In the early 1970s, Guerrero was doing cartoons for a labor newspaper, which led to him meeting Chicago Public Art Group founder John Pitman Weber  and other artists. In 1973-1974, Pitman Weber and Guerrero painted the murals blanketing the interior of the iconic union hall for the United Radio, Machine and Electrical Workers of America (UE), the independent union expelled from the CIO during anti-Communist hysteria and still representing workers today.

Guerrero’s style is reminiscent of the great Mexican painter Jose Clemente Orozco’s “insistently swirling” texture, as Pitman Weber described it. Like Orozco and famous Mexican muralist Diego Rivera, Guerrero’s work depicts and honors the workers whose physical toil built our cities and institutions—the beauty and dignity of rippling muscles, strong shoulders, stolid jaws, tired eyes; railroad workers; immigrants who risk their lives and leave their homes to find work; laborers who unwind in corner bars after long hard days.

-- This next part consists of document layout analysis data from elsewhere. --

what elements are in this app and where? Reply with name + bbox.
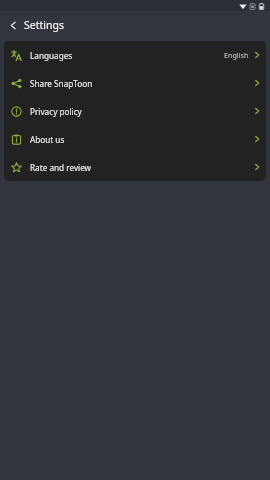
staticText: English — [224, 50, 249, 60]
staticText: Languages — [30, 50, 73, 61]
button[interactable]: Languages — [4, 41, 266, 69]
button[interactable]: About us — [4, 125, 266, 153]
staticText: Share SnapToon — [30, 78, 93, 89]
button[interactable]: Back — [4, 16, 22, 34]
staticText: Privacy policy — [30, 106, 82, 117]
button[interactable]: Privacy policy — [4, 97, 266, 125]
button[interactable]: Share SnapToon — [4, 69, 266, 97]
button[interactable]: Rate and review — [4, 153, 266, 181]
staticText: Rate and review — [30, 162, 92, 173]
staticText: About us — [30, 134, 65, 145]
staticText: Settings — [24, 18, 64, 32]
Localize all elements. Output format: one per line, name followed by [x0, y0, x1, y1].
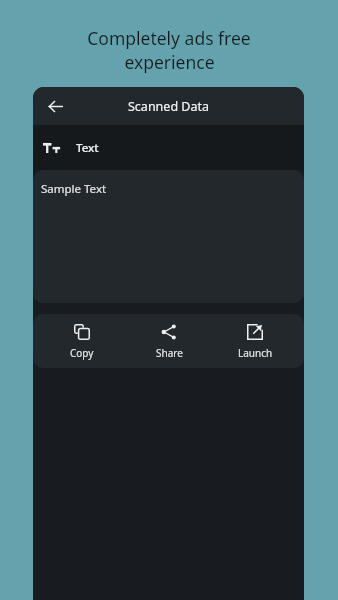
staticText: Text: [76, 140, 99, 156]
button[interactable]: Text: [33, 125, 304, 170]
staticText: Completely ads free: [87, 26, 251, 50]
staticText: experience: [124, 50, 215, 74]
staticText: Sample Text: [41, 181, 107, 197]
staticText: Copy: [70, 346, 94, 360]
button[interactable]: Share: [132, 318, 206, 365]
staticText: Share: [156, 346, 183, 360]
staticText: Scanned Data: [128, 98, 209, 115]
button[interactable]: Sample Text: [33, 170, 304, 303]
button[interactable]: Copy: [45, 318, 119, 365]
staticText: Launch: [238, 346, 273, 360]
button[interactable]: Launch: [218, 318, 292, 365]
button[interactable]: Back: [39, 90, 71, 122]
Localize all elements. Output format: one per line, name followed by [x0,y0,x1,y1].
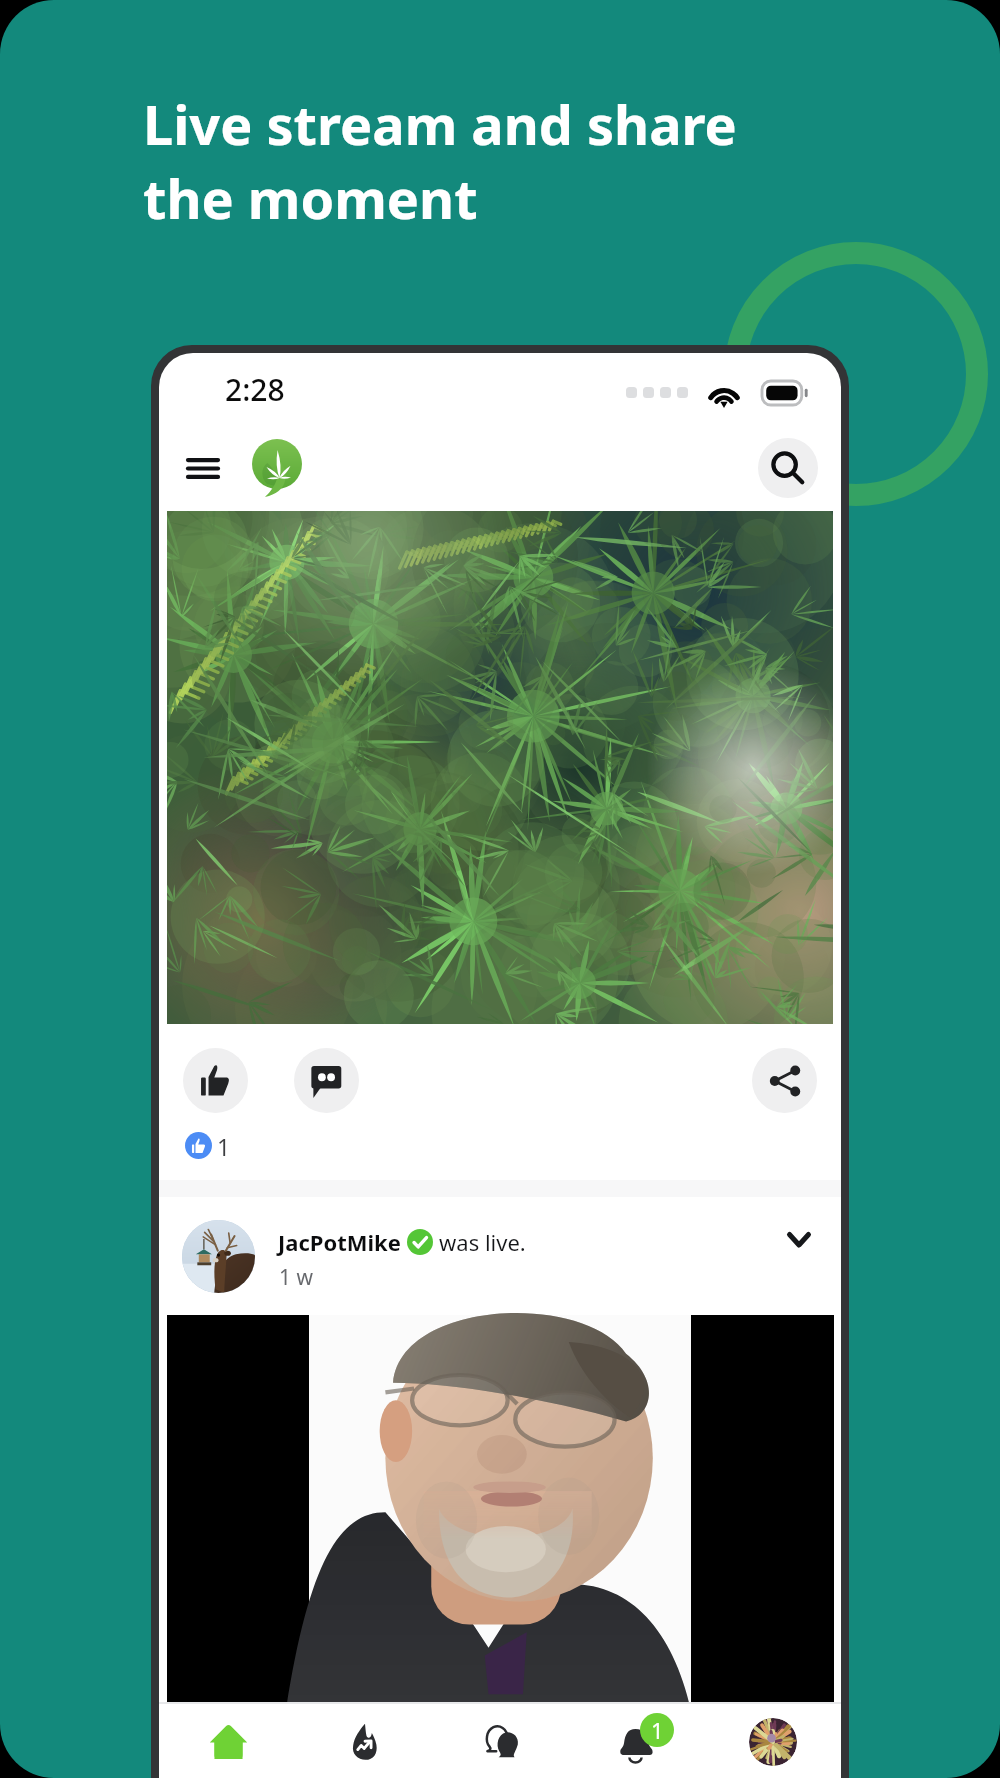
button[interactable]: Menu [175,440,231,496]
staticText: the moment [143,161,478,235]
staticText: 1 [651,1715,664,1745]
button[interactable]: Comment [294,1048,359,1113]
button[interactable]: Share [752,1048,817,1113]
button[interactable]: Home [195,1709,261,1775]
button[interactable]: Profile [749,1718,797,1766]
button[interactable]: Trending [332,1709,398,1775]
staticText: 1 w [279,1263,313,1292]
staticText: JacPotMike [278,1227,401,1257]
button[interactable]: Notifications [604,1709,670,1775]
staticText: 1 [217,1131,231,1162]
button[interactable]: Search [758,438,818,498]
button[interactable]: Like [183,1048,248,1113]
button[interactable]: Messages [468,1709,534,1775]
button[interactable]: App logo [252,439,302,501]
staticText: 2:28 [225,369,285,410]
button[interactable]: More options [774,1215,824,1265]
staticText: Live stream and share [143,87,737,161]
staticText: was live. [439,1227,526,1257]
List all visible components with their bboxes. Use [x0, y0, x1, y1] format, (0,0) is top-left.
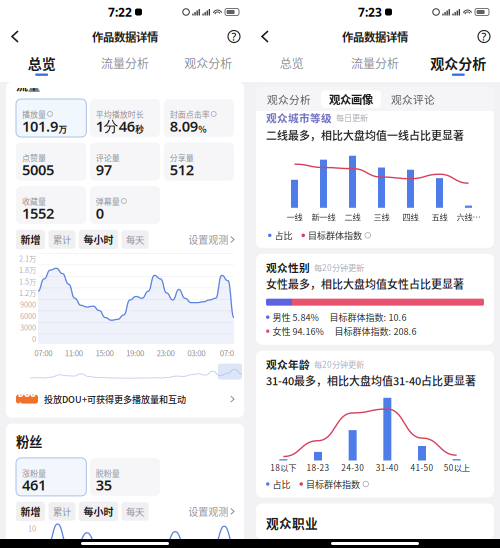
staticText: 19:00	[126, 347, 144, 359]
staticText: 作品数据详情	[92, 28, 158, 45]
staticText: 流量分析	[101, 54, 149, 72]
staticText: 每天	[126, 505, 144, 518]
staticText: 新一线	[312, 211, 336, 223]
staticText: 101.9	[22, 116, 58, 136]
staticText: 女性最多，相比大盘均值女性占比更显著	[266, 276, 464, 292]
staticText: 二线	[344, 211, 360, 223]
staticText: 每小时	[84, 232, 114, 247]
staticText: 弹幕量	[96, 195, 120, 207]
staticText: 五线	[432, 211, 448, 223]
staticText: 秒	[135, 123, 144, 135]
staticText: 03:00	[187, 347, 205, 359]
staticText: 累计	[53, 233, 71, 246]
staticText: 总览	[280, 54, 304, 72]
button[interactable]: 设置观测	[188, 232, 234, 247]
staticText: 10	[28, 523, 36, 534]
staticText: 07:0	[220, 347, 234, 359]
button[interactable]: 流量分析	[333, 56, 417, 82]
button[interactable]: DOU+	[6, 388, 244, 411]
staticText: 作品数据详情	[342, 28, 408, 45]
staticText: 三线	[374, 211, 390, 223]
staticText: 粉丝	[16, 432, 42, 451]
button[interactable]: 新增	[16, 502, 45, 521]
staticText: 50以上	[444, 462, 470, 474]
staticText: 播放量	[22, 108, 46, 120]
staticText: 1.5万	[19, 276, 36, 287]
button[interactable]: 总览	[0, 56, 83, 82]
button[interactable]: Help	[468, 24, 500, 48]
button[interactable]: 每小时	[79, 502, 118, 521]
button[interactable]: 观众分析	[167, 56, 250, 82]
staticText: 观众分析	[267, 91, 311, 107]
staticText: 0	[32, 334, 36, 344]
staticText: 点赞量	[22, 152, 46, 163]
staticText: 目标群体指数	[306, 477, 360, 490]
staticText: 35	[96, 475, 112, 495]
staticText: 收藏量	[22, 195, 46, 207]
button[interactable]: Back	[250, 24, 280, 48]
button[interactable]: 观众分析	[417, 56, 500, 82]
staticText: 1.2万	[19, 288, 36, 298]
button[interactable]: Help	[218, 24, 250, 48]
staticText: 2.1万	[19, 253, 36, 264]
staticText: 1552	[22, 203, 54, 223]
staticText: 15:00	[95, 347, 113, 359]
button[interactable]: 新增	[16, 230, 45, 249]
staticText: 脱粉量	[96, 467, 120, 479]
staticText: 女性 94.16%	[272, 325, 324, 338]
staticText: 占比	[274, 229, 292, 242]
button[interactable]: 每天	[122, 230, 148, 249]
button[interactable]: 每天	[122, 502, 148, 521]
staticText: 11:00	[65, 347, 83, 359]
staticText: 每小时	[84, 504, 114, 519]
staticText: 总览	[28, 53, 56, 73]
button[interactable]: 累计	[48, 502, 76, 521]
staticText: 1.8万	[19, 264, 36, 275]
staticText: 设置观测	[188, 504, 228, 519]
staticText: 6000	[20, 310, 36, 321]
staticText: 平均播放时长	[96, 108, 144, 120]
button[interactable]: 观众评论	[383, 90, 443, 108]
staticText: 涨粉量	[22, 467, 46, 479]
staticText: 目标群体指数	[308, 229, 362, 242]
staticText: 5005	[22, 160, 54, 179]
staticText: 目标群体指数: 10.6	[330, 311, 406, 324]
staticText: 24-30	[341, 462, 364, 474]
staticText: 每天	[126, 233, 144, 246]
staticText: 512	[170, 160, 194, 179]
staticText: 设置观测	[188, 232, 228, 247]
button[interactable]: Back	[0, 24, 30, 48]
staticText: 07:00	[34, 347, 52, 359]
staticText: 9000	[20, 299, 36, 310]
staticText: 投放DOU+可获得更多播放量和互动	[44, 392, 186, 406]
staticText: 封面点击率	[170, 108, 210, 120]
staticText: 分享量	[170, 152, 194, 163]
staticText: 观众评论	[391, 91, 435, 107]
staticText: 每日更新	[336, 112, 368, 124]
button[interactable]: 设置观测	[188, 504, 234, 519]
button[interactable]: 累计	[48, 230, 76, 249]
button[interactable]: 观众分析	[259, 90, 319, 108]
staticText: 男性 5.84%	[272, 311, 318, 324]
button[interactable]: 每小时	[79, 230, 118, 249]
staticText: 1分46	[96, 116, 135, 136]
staticText: 18以下	[270, 462, 296, 474]
staticText: 31-40	[376, 462, 399, 474]
staticText: ?	[232, 29, 236, 44]
staticText: 新增	[20, 232, 40, 247]
staticText: 每20分钟更新	[314, 261, 364, 273]
staticText: 观众职业	[266, 514, 318, 532]
staticText: %	[198, 123, 206, 135]
staticText: 461	[22, 475, 46, 495]
staticText: 观众年龄	[266, 356, 310, 372]
staticText: 目标群体指数: 208.6	[334, 325, 416, 338]
staticText: 累计	[53, 505, 71, 518]
staticText: 评论量	[96, 152, 120, 163]
staticText: 观众分析	[184, 54, 232, 72]
staticText: 六线…	[456, 211, 480, 223]
button[interactable]: 流量分析	[83, 56, 167, 82]
button[interactable]: 观众画像	[321, 90, 381, 108]
staticText: 31-40最多，相比大盘均值31-40占比更显著	[266, 373, 476, 388]
staticText: 一线	[286, 211, 302, 223]
button[interactable]: 总览	[250, 56, 333, 82]
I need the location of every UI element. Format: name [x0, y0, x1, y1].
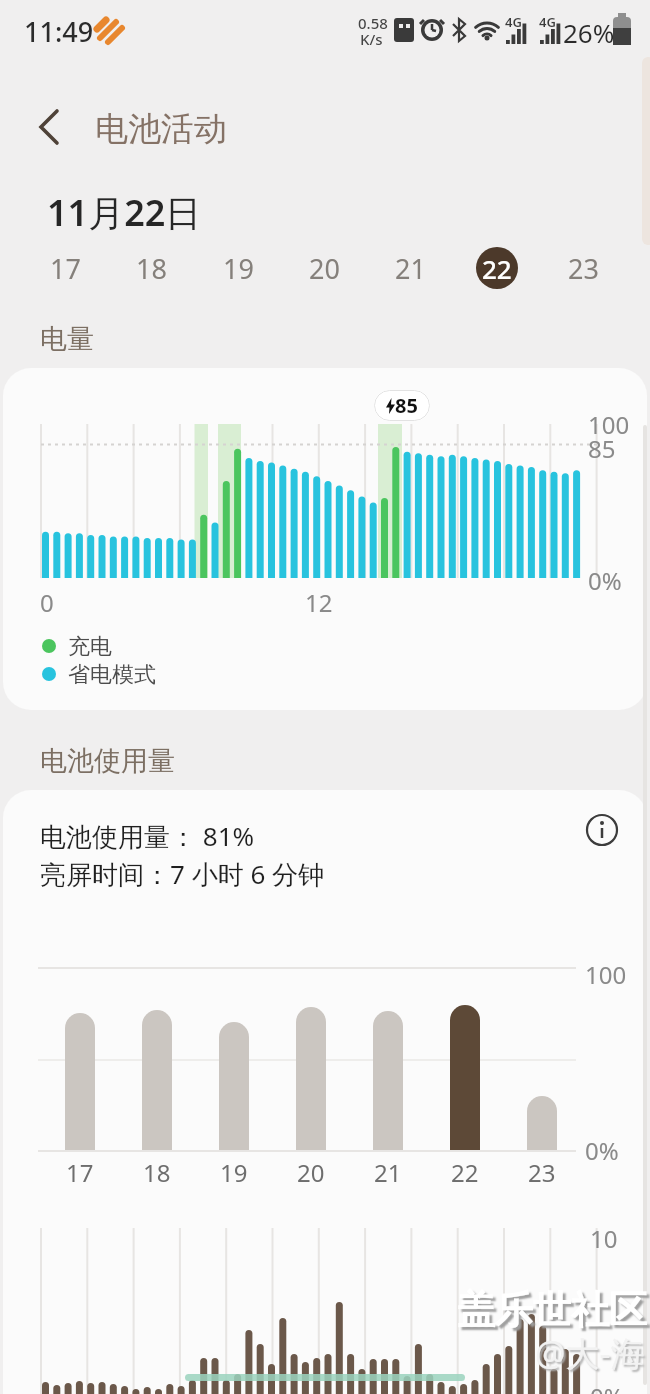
staticText: 100 [588, 408, 630, 441]
staticText: 17 [50, 250, 81, 287]
button[interactable]: 21 [389, 247, 431, 289]
staticText: 22 [482, 251, 512, 286]
staticText: @大-海 [535, 1330, 645, 1376]
staticText: K/s [360, 29, 383, 49]
staticText: 电池使用量 [40, 744, 175, 778]
staticText: 85 [588, 432, 616, 465]
staticText: 电量 [40, 322, 94, 356]
staticText: 17 [66, 1156, 94, 1189]
staticText: 4G [505, 13, 522, 31]
staticText: 23 [568, 250, 599, 287]
staticText: 0% [588, 564, 622, 597]
staticText: 11:49 [24, 13, 94, 50]
staticText: 20 [309, 250, 340, 287]
button[interactable] [28, 102, 78, 152]
staticText: 21 [374, 1156, 402, 1189]
button[interactable]: 22 [476, 247, 518, 289]
staticText: 亮屏时间：7 小时 6 分钟 [40, 856, 325, 892]
staticText: 电池使用量： 81% [40, 818, 255, 854]
staticText: 0% [585, 1134, 619, 1167]
staticText: 省电模式 [68, 661, 156, 689]
button[interactable]: 19 [217, 247, 259, 289]
staticText: 23 [528, 1156, 556, 1189]
button[interactable]: 20 [303, 247, 345, 289]
button[interactable]: 18 [130, 247, 172, 289]
staticText: 100 [585, 958, 627, 991]
staticText: 85 [395, 392, 418, 419]
staticText: 0 [40, 586, 54, 619]
staticText: 0.58 [358, 13, 388, 33]
button[interactable] [585, 813, 619, 847]
staticText: 18 [143, 1156, 171, 1189]
staticText: 20 [297, 1156, 325, 1189]
staticText: 盖乐世社区 [457, 1286, 647, 1334]
staticText: 12 [305, 586, 333, 619]
staticText: 11月22日 [47, 188, 202, 237]
staticText: 电池活动 [95, 108, 227, 150]
button[interactable]: 23 [562, 247, 604, 289]
staticText: 4G [539, 13, 556, 31]
staticText: 22 [451, 1156, 479, 1189]
staticText: 21 [395, 250, 426, 287]
staticText: 19 [220, 1156, 248, 1189]
staticText: 0% [590, 1380, 624, 1394]
staticText: 26% [563, 15, 615, 50]
staticText: 10 [590, 1222, 618, 1255]
button[interactable]: 17 [44, 247, 86, 289]
staticText: 18 [136, 250, 167, 287]
staticText: 充电 [68, 633, 112, 661]
staticText: 19 [223, 250, 254, 287]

Several of Guerrero’s works feature old cone-topped beer cans of the cut-rate brands the Chicago workers of yore could afford. Today, one would be hard-pressed to find these beers or the working-class cantinas that once proliferated in Pilsen.

But drinking in the imagery of Guerrero’s prints leaves one with the feeling that while time passes and things change, there is an underlying spirit of human dignity, strength and ebullience that will always continue on.

The Jose Guerrero Retrospective show runs through June 6 at Prospectus Gallery in Chicago’s Pilsen neighborhood, 1210 W. 18th Street, 312-733-6132.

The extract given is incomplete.